Eine Nutzung kann auch in anderer sinnvoller Form dem Dorf Plaskiai eine neue Perspektive geben. So kann z.B. in ein kirchliches Museum für die Wolfskinder und deren litauischen Pflegeeltern eingerichtet werden. Insbesondere, weil:

  • Für Litauen kann dies von geschichtlichem Interesse sein, da dies im christlichen Sinne einen Blick auf diese Zeit wirft, als mildtätige Litauer sich der Wolfskinder annahmen, ein Zeichen christlicher Nächstenliebe.
  • Gerade die Nähe zum Fluß Memel ist von besonderem Wert, da gerade die Memel ein besonderes Hindernis für die Wolfskinder war.
  • Noch heute hängt dort die Attrappe der Kanzel von 2013 aus den Dreharbeiten zum Film Wolfskinder.
  • Bis heute leben diese Wolfskinder als Erwachsene in Litauen.
  • Das Gebäude kann auch für andere religiöse Ausstellungen des Bistums oder Veranstaltungen (z.B. Konzerte) und als dezentrales Ausbildungskollegium der Evang.-Luth.

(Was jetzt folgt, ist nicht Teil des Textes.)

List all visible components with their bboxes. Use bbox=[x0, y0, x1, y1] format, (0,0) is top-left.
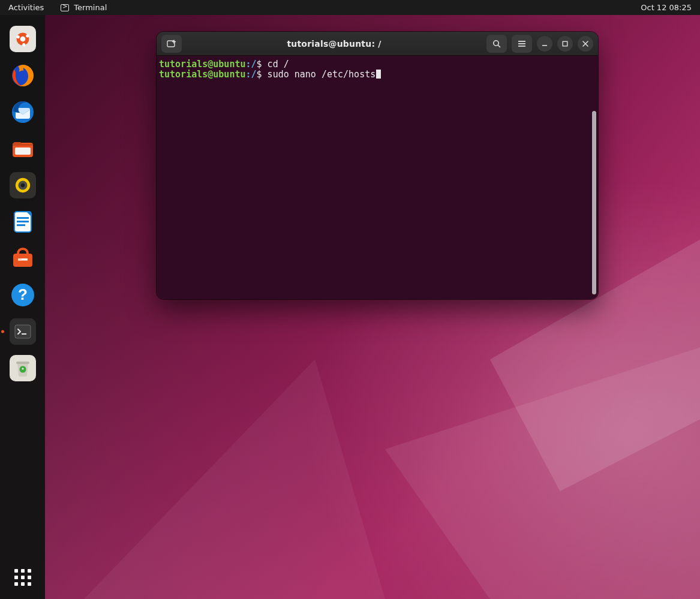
search-icon bbox=[492, 39, 501, 49]
top-bar: Activities Terminal Oct 12 08:25 bbox=[0, 0, 700, 15]
app-menu-label: Terminal bbox=[74, 3, 107, 12]
close-button[interactable] bbox=[578, 36, 593, 52]
svg-rect-21 bbox=[15, 325, 31, 338]
files-icon bbox=[10, 136, 36, 162]
terminal-viewport[interactable]: tutorials@ubuntu:/$ cd / tutorials@ubunt… bbox=[157, 56, 598, 299]
svg-point-11 bbox=[20, 183, 25, 188]
terminal-icon bbox=[61, 4, 69, 11]
thunderbird-icon bbox=[10, 99, 36, 125]
dock-item-software[interactable] bbox=[10, 245, 36, 272]
svg-rect-26 bbox=[518, 41, 525, 42]
svg-point-1 bbox=[20, 37, 25, 42]
svg-rect-18 bbox=[18, 258, 22, 261]
speaker-icon bbox=[14, 176, 32, 194]
search-button[interactable] bbox=[486, 35, 507, 53]
svg-text:?: ? bbox=[18, 285, 28, 303]
dock-item-rhythmbox[interactable] bbox=[10, 172, 36, 198]
maximize-icon bbox=[561, 40, 569, 47]
text-cursor bbox=[376, 70, 381, 79]
dock-item-files[interactable] bbox=[10, 136, 36, 162]
close-icon bbox=[582, 40, 589, 47]
dock-item-firefox[interactable] bbox=[10, 62, 36, 89]
dock: ? bbox=[0, 15, 45, 599]
hamburger-icon bbox=[517, 39, 527, 49]
software-store-icon bbox=[10, 245, 36, 272]
menu-button[interactable] bbox=[512, 35, 532, 53]
clock[interactable]: Oct 12 08:25 bbox=[641, 3, 692, 12]
help-icon: ? bbox=[10, 282, 36, 308]
activities-button[interactable]: Activities bbox=[8, 3, 44, 12]
svg-rect-30 bbox=[563, 41, 567, 46]
new-tab-button[interactable] bbox=[161, 35, 182, 53]
window-titlebar[interactable]: tutorials@ubuntu: / bbox=[157, 32, 598, 56]
terminal-icon bbox=[14, 324, 31, 339]
firefox-icon bbox=[10, 62, 36, 89]
dock-item-installer[interactable] bbox=[10, 26, 36, 52]
writer-icon bbox=[10, 209, 36, 235]
svg-rect-14 bbox=[17, 221, 29, 222]
terminal-window: tutorials@ubuntu: / bbox=[157, 32, 598, 299]
dock-item-help[interactable]: ? bbox=[10, 282, 36, 308]
svg-rect-28 bbox=[518, 46, 525, 47]
svg-rect-13 bbox=[17, 217, 29, 219]
dock-item-writer[interactable] bbox=[10, 209, 36, 235]
apps-grid-icon bbox=[14, 569, 31, 586]
svg-point-2 bbox=[26, 34, 29, 37]
terminal-line: tutorials@ubuntu:/$ cd / bbox=[159, 59, 596, 70]
minimize-button[interactable] bbox=[537, 36, 552, 52]
terminal-line: tutorials@ubuntu:/$ sudo nano /etc/hosts bbox=[159, 70, 596, 80]
maximize-button[interactable] bbox=[557, 36, 573, 52]
svg-rect-15 bbox=[17, 224, 25, 226]
show-applications-button[interactable] bbox=[10, 564, 36, 591]
svg-rect-8 bbox=[15, 148, 31, 155]
app-menu[interactable]: Terminal bbox=[61, 3, 107, 12]
scrollbar[interactable] bbox=[592, 111, 596, 294]
window-title: tutorials@ubuntu: / bbox=[187, 39, 482, 49]
terminal-output: tutorials@ubuntu:/$ cd / tutorials@ubunt… bbox=[157, 56, 598, 82]
svg-rect-29 bbox=[542, 45, 547, 46]
svg-rect-22 bbox=[22, 333, 26, 335]
svg-rect-23 bbox=[16, 362, 29, 364]
svg-point-3 bbox=[16, 35, 19, 38]
svg-point-4 bbox=[22, 43, 25, 46]
dock-item-terminal[interactable] bbox=[10, 318, 36, 345]
trash-icon bbox=[15, 360, 31, 377]
ubiquity-icon bbox=[14, 31, 31, 47]
svg-rect-27 bbox=[518, 43, 525, 44]
new-tab-icon bbox=[167, 39, 176, 49]
dock-item-trash[interactable] bbox=[10, 355, 36, 381]
dock-item-thunderbird[interactable] bbox=[10, 99, 36, 125]
minimize-icon bbox=[541, 40, 548, 47]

Kirche in Litauen benutzt werden.

Außerhalb einer kirchlichen Nutzung könnte das Gebäude als Zweigstelle der Universität Klaipeda genutzt werden, um dort Ausstellungen, Exkursionen und Lehrveranstaltungen in einer außergewöhnlichen Umgebung vorzunehmen.

Auch könnte sich ein landwirtschaftliches Institut dort etablieren, z.B. für die Ausbildung und Schulung junger Landwirte und Gärtner in neuen lohnenden Entwicklungen der schwierigen Branche.

Den Einwohnern des Dorfs könnte dies nutzen, in dem wieder mehr Leben ins Dorf kommt und von den Einwohnern ein kleines Restaurant und Fremdenzimmer angeboten werden können.

Dies waren nur einige Ideen für eine zukünftige Nutzung, aber ich glaube fest daran, daß eine gute und sinnvolle Lösung gefunden werden kann.

Abschließend hoffe ich, daß Sie sich für eine der o.g. Möglichkeiten entscheiden und möchte ich Sie erneut bitten und hoffe inniglich, daß Sie diese schöne und besonders gelegene Kirche nicht zerstören, sondern der Nachwelt erhalten! Eine Sanierung kann auch in vereinfachter Form erfolgen. So kann z.B. anstelle des ehemaligen Spitzdaches auf dem Turm auch ein einfaches Pultdach eingebaut werden, daß je nach Nutzung des Gebäudes auch als Aussichtsplattform, mit weitem Blick in das Memel-Ruß-Delta sehr schön sein kann.